The pair let their separate hands intertwine into a tight grip.

Each sensed how much there was to say to the other, but a sudden noise from the direction of the caravan created an interruption that caused them to take each hand back. Their privacy was gone with the arrival of a small group of Varzeans at the sanitation unit.

“We will talk later,” muttered Yod.

“Yes,” agreed the other. “There is much for us to share.”

Lea searched among the line of trekkers about to start out.

“What are you looking for?” asked Resh Zayeth, coming up behind her.
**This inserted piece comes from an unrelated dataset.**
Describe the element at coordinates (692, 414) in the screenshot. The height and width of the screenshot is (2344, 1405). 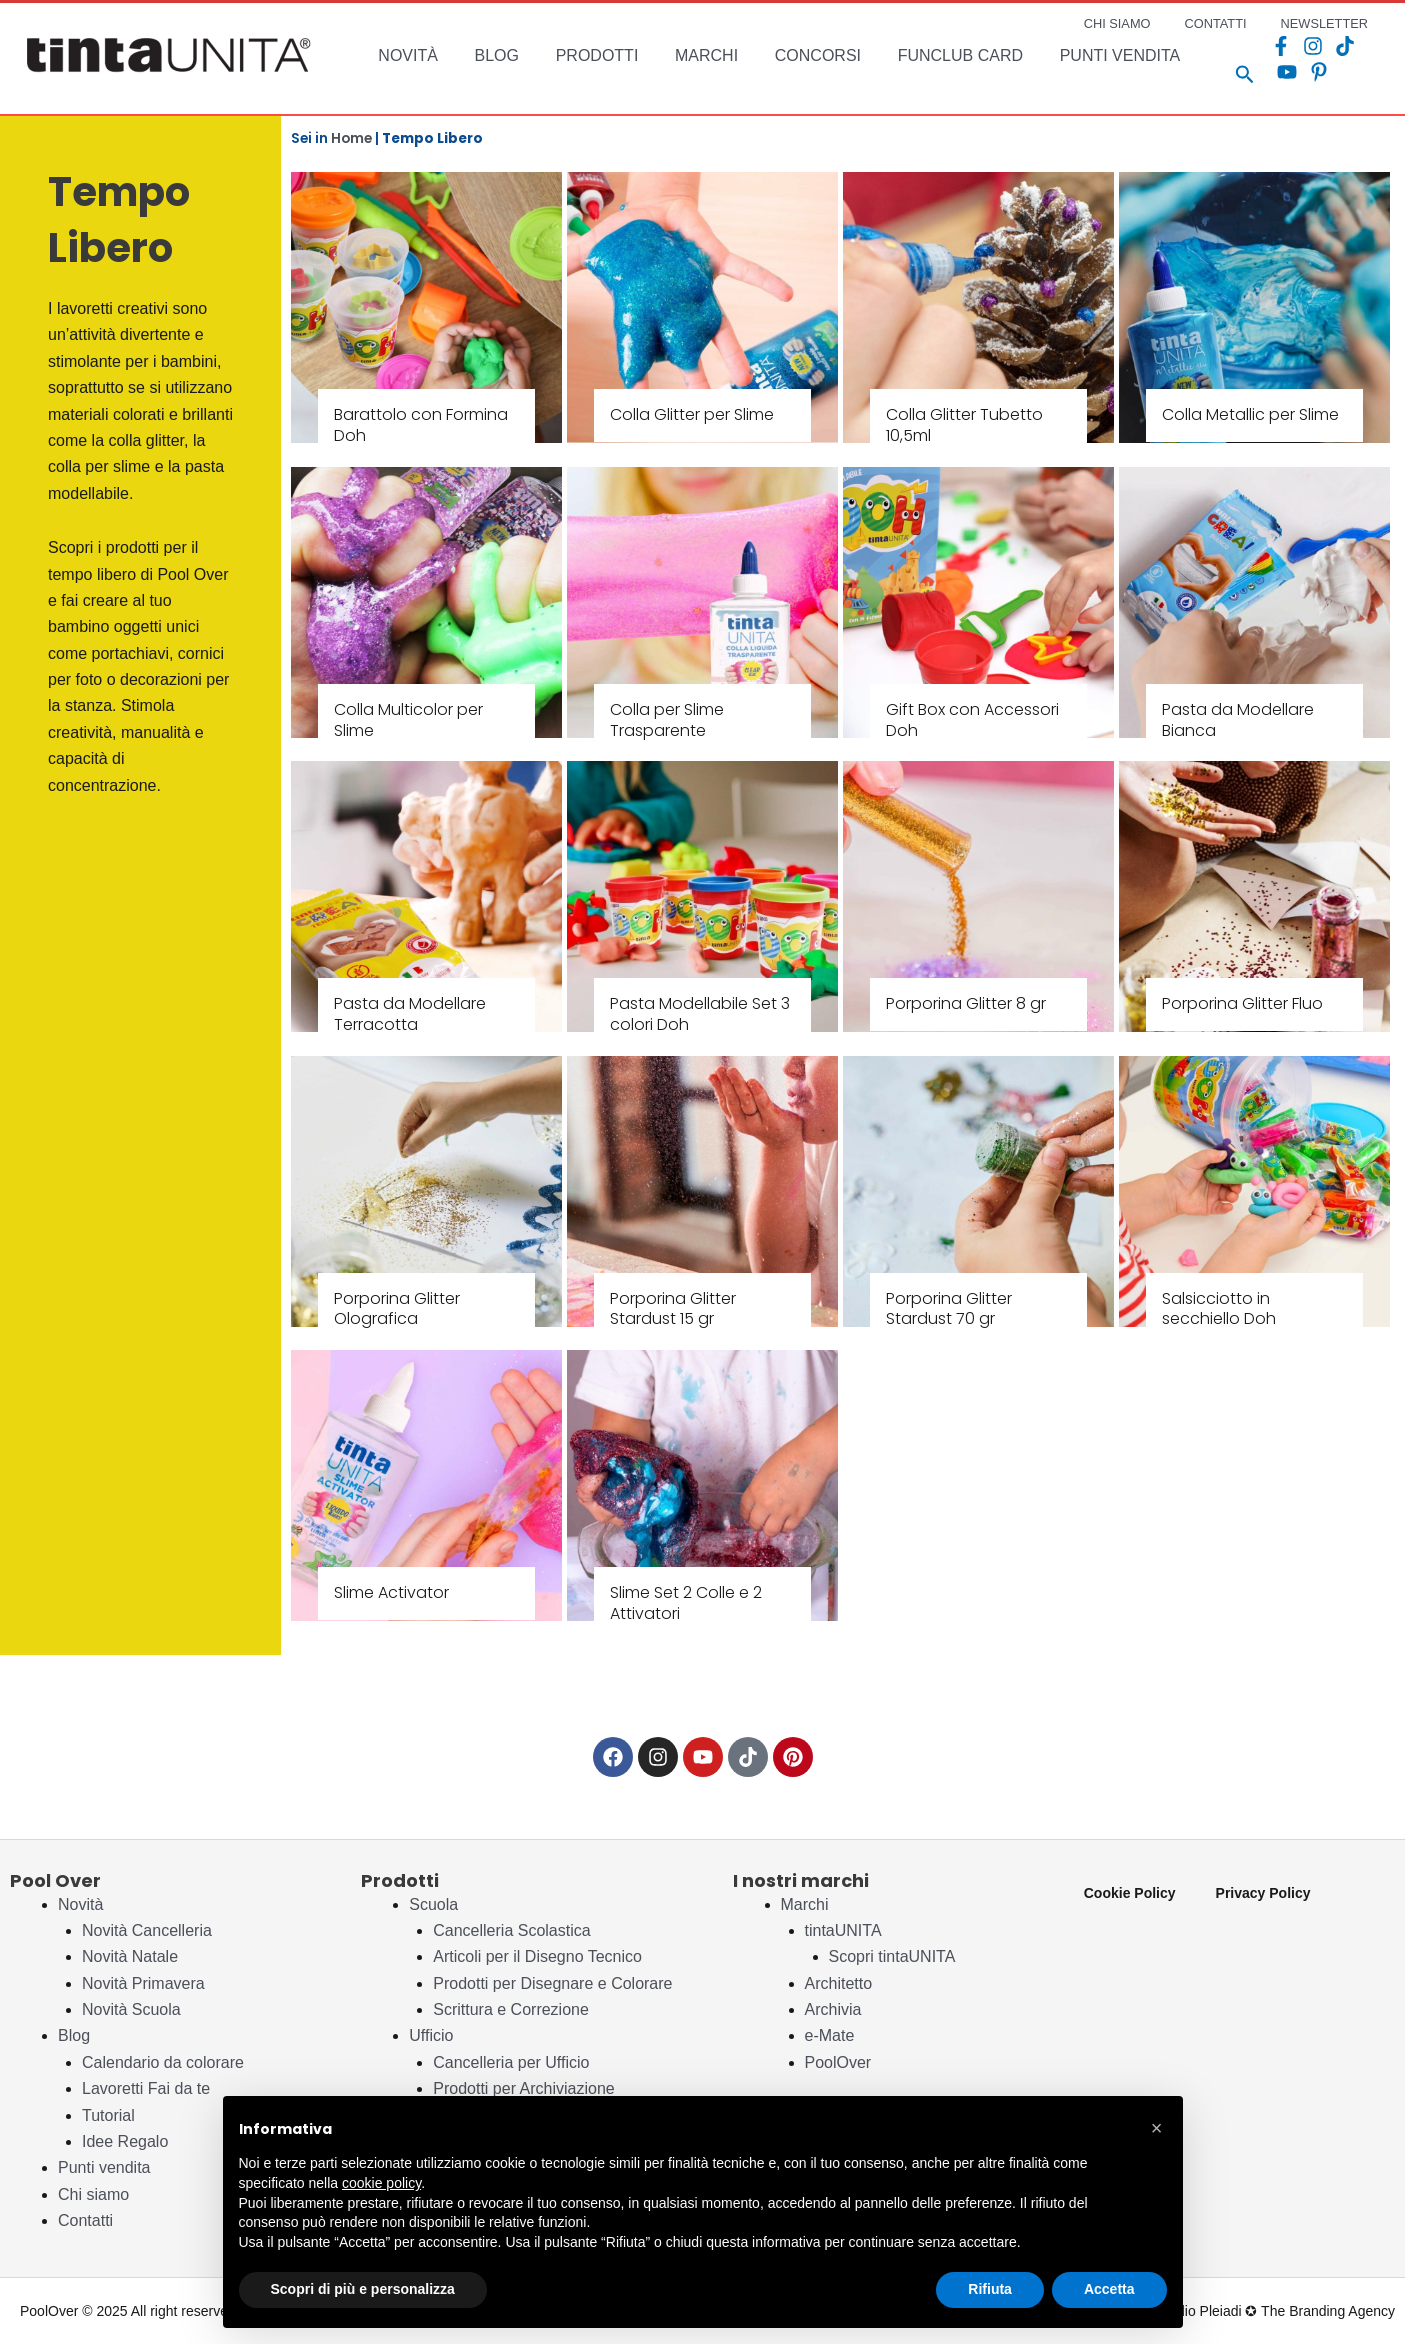
I see `Colla Glitter per Slime` at that location.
The petite woman turned about.

“Labo, the small boy,” she said excitedly. “Where is he? I can’t find him anywhere.”

The researcher frowned.

“That is unfortunate, but we must begin to go deeper into the forest, Lea. The lad will have to catch up with us. He has probably run off on his own. I can’t imagine what his reason might be, but the lad has vanished.”

“That is bad,” muttered Lea in a worried tone. “The important thing is that Labo has to know where we are headed. He shall hopefully be following us there. We shall hopefully catch sight of him once again.”

“How do you feel, Lea?” he asked, changing the subject.

“I feel very well after a good sleep. My energy level has been restored and I am ready to go forward once more. I am eager and ready to move forward.”

“You have taken quite well to an unfamiliar environment,” he grinned. “Have you ever roughed it this way back home in Landia?”

“My father at times took me on his leaf-collecting hikes. That was the extent of my outdoor experience. Up to now, I have spent my nights indoors. What is happening at present is completely new for me. I find all of it exciting and amazing. Everything seems to be new and different for me. I never imagined that life would ever hold such adventurous experiences for me. It is overwhelming in every sense. I feel as if a new life is beginning here for me.”

Resh looked her directly in the face.

“We are here for safety, of course. The militia will, sooner or later, discover the truth. But they dare not enter the reserve, less they alarm the national government of Tochsylvania. This area is under central authority and the planters cannot step onto it by force. That would be an illegal action  for sure. There would be serious repercussions if they did so, I am certain of that.”

Leas’s brow creased. “I fervently hope you are right, Resh. My fear is that in their mad hatred the landholders may disregard all legal restraints. The result of their passion could be tragic, should that come about.”

“That is the truth,” replied Resh. “That is why we must get to the central part of the forest. It will be safest for us there.”

He excused himself, then made his way to the front of the caravan of refugees in order to discuss their future course with Rambatan and the other elder tribers.